Hinzu kommt, dass selbst wenn man das beabsichtigte Vorgehen des Klägers gegen Stadttauben als Schädlingsbekämpfung einstufen wollte, das gewählte Mittel nicht zur nachhaltigen Bekämpfung von Stadttauben geeignet ist, jedenfalls nicht als alleinige Maßnahme. Untersuchungen haben gezeigt, dass durch Töten reduzierte Bestände bereits nach kurzer Zeit wieder auf die ursprünglichen Zahlen heranwachsen oder sogar noch zahlreicher werden. Tötungsmaßnahmen bewirken lediglich eine Verjüngung der Bestände (vgl. Hirt/Maisack/Moritz, Tierschutzgesetz, Kommentar, § 17 Anm. 42). Hierauf weist auch der Beklagte in den angefochtenen Bescheiden hin. Zur Vermeidung von Wiederholungen wird insoweit auf das in den Behördenakten befindliche Konzept zur tierschutzgerechten Regulierung der Stadttaubenpopulation sowie die Literaturhinweise dort Bezug genommen.

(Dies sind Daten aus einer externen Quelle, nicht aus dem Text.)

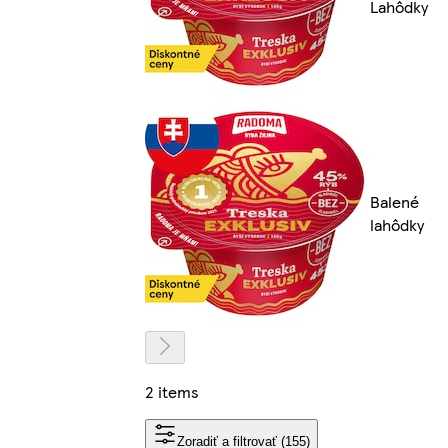
Lahôdky
Balené
lahôdky
2 items
Zoradiť a filtrovať (155)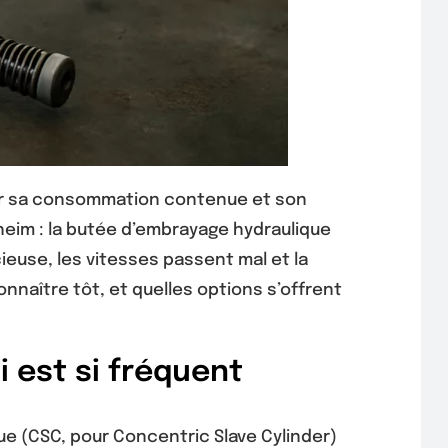
pour sa consommation contenue et son
sheim : la butée d’embrayage hydraulique
ieuse, les vitesses passent mal et la
nnaître tôt, et quelles options s’offrent
 est si fréquent
ue (CSC, pour Concentric Slave Cylinder)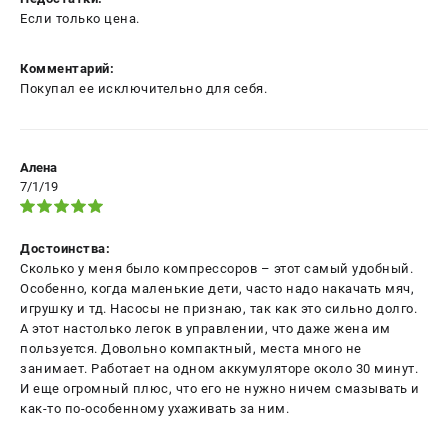
Если только цена.
Комментарий:
Покупал ее исключительно для себя.
Алена
7/1/19
Достоинства:
Сколько у меня было компрессоров – этот самый удобный.
Особенно, когда маленькие дети, часто надо накачать мяч,
игрушку и тд. Насосы не признаю, так как это сильно долго.
А этот настолько легок в управлении, что даже жена им
пользуется. Довольно компактный, места много не
занимает. Работает на одном аккумуляторе около 30 минут.
И еще огромный плюс, что его не нужно ничем смазывать и
как-то по-особенному ухаживать за ним.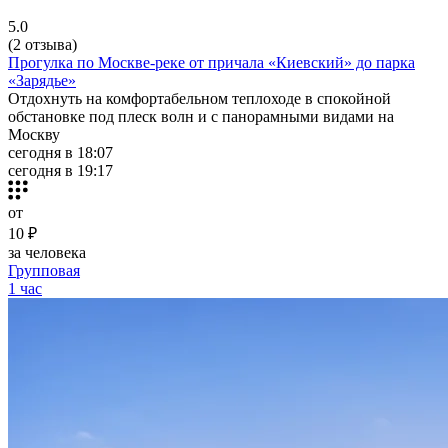
5.0
(2 отзыва)
Прогулка по Москве-реке от причала «Киевский» до парка
«Зарядье»
Отдохнуть на комфортабельном теплоходе в спокойной
обстановке под плеск волн и с панорамными видами на
Москву
сегодня в 18:07
сегодня в 19:17
от
10 ₽
за человека
Групповая
1 час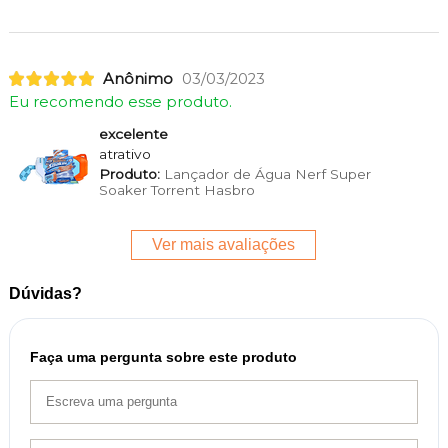
Anônimo
03/03/2023
Eu recomendo esse produto.
excelente
atrativo
Produto:
Lançador de Água Nerf Super
Soaker Torrent Hasbro
Ver mais avaliações
Dúvidas?
Faça uma pergunta sobre este produto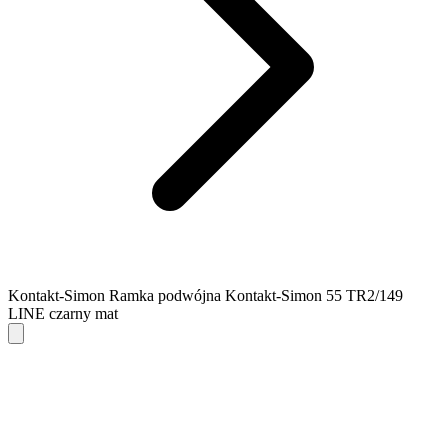
Kontakt-Simon Ramka podwójna Kontakt-Simon 55 TR2/149
LINE czarny mat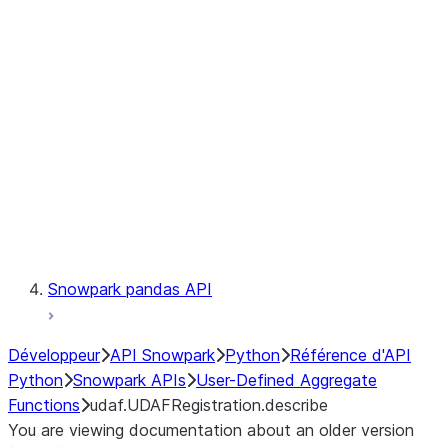
Catalog
LINEAGE
Context
Exceptions
Testing
Snowpark pandas API
Développeur
API Snowpark
Python
Référence d'API
Python
Snowpark APIs
User-Defined Aggregate
Functions
udaf.UDAFRegistration.describe
You are viewing documentation about an older version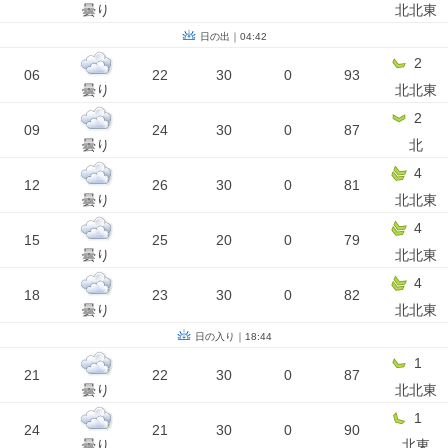
曇り
北北東
日の出｜04:42
2
06
22
30
0
93
曇り
北北東
2
09
24
30
0
87
曇り
北
4
12
26
30
0
81
曇り
北北東
4
15
25
20
0
79
曇り
北北東
4
18
23
30
0
82
曇り
北北東
日の入り｜18:44
1
21
22
30
0
87
曇り
北北東
1
24
21
30
0
90
曇り
北東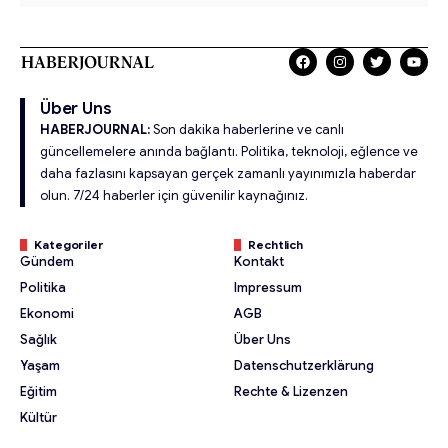
Über Uns
HABERJOURNAL:
Son dakika haberlerine ve canlı
güncellemelere anında bağlantı. Politika, teknoloji, eğlence ve
daha fazlasını kapsayan gerçek zamanlı yayınımızla haberdar
olun. 7/24 haberler için güvenilir kaynağınız.
Kategoriler
Rechtlich
Gündem
Kontakt
Politika
Impressum
Ekonomi
AGB
Sağlık
Über Uns
Yaşam
Datenschutzerklärung
Eğitim
Rechte & Lizenzen
Kültür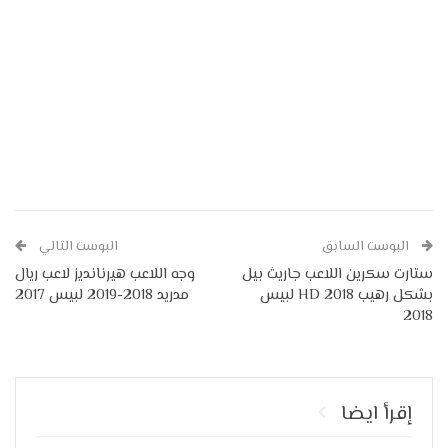
البوست السابق
البوست التالي
ستارت سكرين اللاعب جاريث بيل
وجه اللاعب هيرنانديز لاعب ريال
بشكل رهيب HD 2018 لبيس
مدريد 2018-2019 لبيس 2017
2018
إقرأ ايضا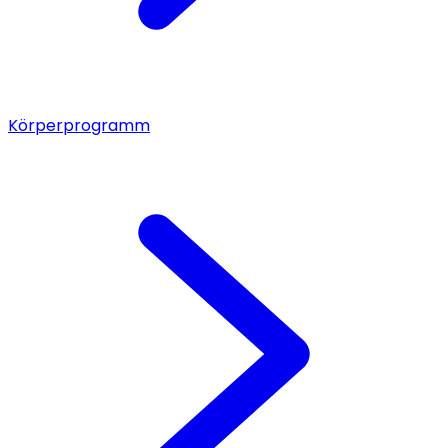
Körperprogramm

Deshalb steht auch § 11 Abs. 2 Nr. 4 TierSchG der beantragten Erlaubnis entgegen.

25

Soweit sich der Kläger zur Begründung seiner Klage auf die Berufs- und Gewebefreiheit (Art. 12 GG) beruft, verhilft dies der Klage ebenfalls nicht zum Erfolg, denn bei der Erlaubnispflicht des § 11 TierSchG handelt es sich um eine zulässige Berufszugangsbeschränkung (Lorz/Metzger, Tierschutzgesetz, Kommentar, § 11 Anm. 3, Hirt/Maisack/Moritz, Tierschutzgesetz, Kommentar, § 11 Anm. 3).

26

Da nach alledem die Klage abzuweisen ist, hat der Kläger die Prozesskosten zu tragen (§ 154 Abs. 1 VwGO). Die Entscheidung über die vorläufige Vollstreckbarkeit wegen der Kosten folgt aus § 167 VwGO i.V.m. §§ 708 Nr. 11, 711 ZPO.

27

Die Berufung ist wegen grundsätzlicher Bedeutung der Sache zuzulassen (§§ 124a, 124 Abs. 2 Nr. 3 VwGO). Aufgrund der Erörterung in der mündlichen Verhandlung ist deutlich geworden, dass die Entscheidung für Falkner und die für Tierschutz zuständigen Behörden bundesweit von Bedeutung ist. Einschlägige obergerichtliche Rechtsprechung zu der konkreten Problematik des § 11 TierSchG ist den Beteiligten und dem Gericht nicht bekannt.

Beschluss

29

Der Streitwert wird auf 5.000,00 € festgesetzt (§ 52 Abs. 2 GKG).